With the information provided by Manhattan Project scientist and Soviet spy Klaus Fuchs, “Between 1945 and 1947, working with a courier code-named Raymond, Fuchs delivered high-level information to Moscow about the atomic bomb, then later the hydrogen bomb.”(Long, 2017).And the information confiscated from the Germans, the Soviets were well on their way to building their own nuclear arsenal. This created a security dilemma between the United States and the Soviet Union, and for decades after World War II, both countries directed incredible amounts of money and resources towards increasing the size of their arsenals.
On August 29th, 1949, the Soviet Union detonated its first atomic bomb, at the Semipalatinsk Test Site in Kazakhstan. This event ended America's monopoly of atomic weaponry and launched the Cold War.“In the 1950's, The Arms Race became the focus of the Cold War. America tested the first Hydrogen (or thermo-nuclear) bomb in 1952, beating the Russians in the creation of the "Super Bomb" (The Cold War).

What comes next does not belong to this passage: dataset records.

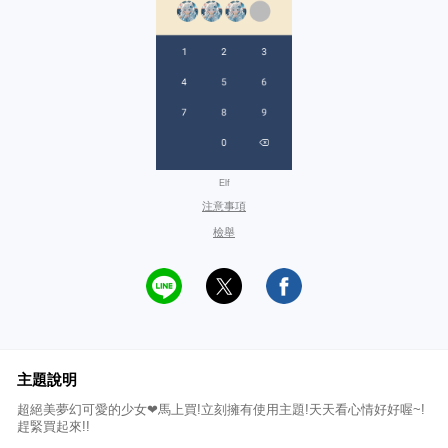
Elf
注意事項
檢舉
主題說明
超絕美夢幻可愛的少女❤馬上買!立刻擁有使用主題!天天看心情好好喔~!
趕緊買起來!!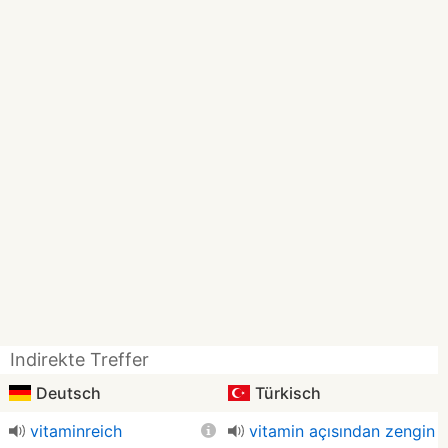
Indirekte Treffer
Deutsch
Türkisch
vitaminreich
vitamin açısından zengin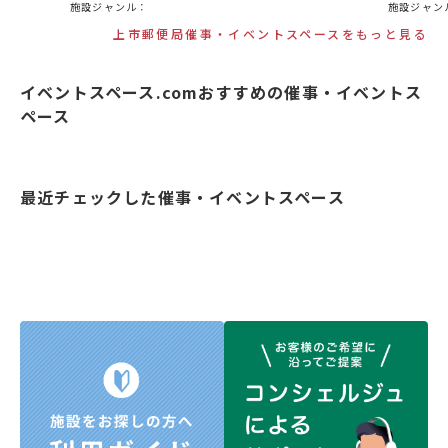
施設ジャンル：
施設ジャン
上市郵便局催事・イベントスペースをもっと見る
イベントスペース.comおすすめの催事・イベントス
ペース
最近チェックした催事・イベントスペース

The ever-present threat of nuclear annihilation had a great impact on American domestic life as well. There was the constant fear of when will war break lose between the two super powers. People built bomb shelters in their backyards. They practiced attack drills in schools and other public places. The 1950s and 1960s saw an epidemic of popular films and propaganda that horrified the American with depictions of nuclear devastation and mutant creatures. In these and other ways, the Cold War was a constant presence in Americans’ everyday lives.
In the end the atomic bomb was the biggest and most devastating invention in the last century, Setting stepping stones for genocide and wars to come. It was the first and last time a nuclear weapon was used in warfare, and to this very day there is the constant fear that all life on earth could be annihilated by the push of a button.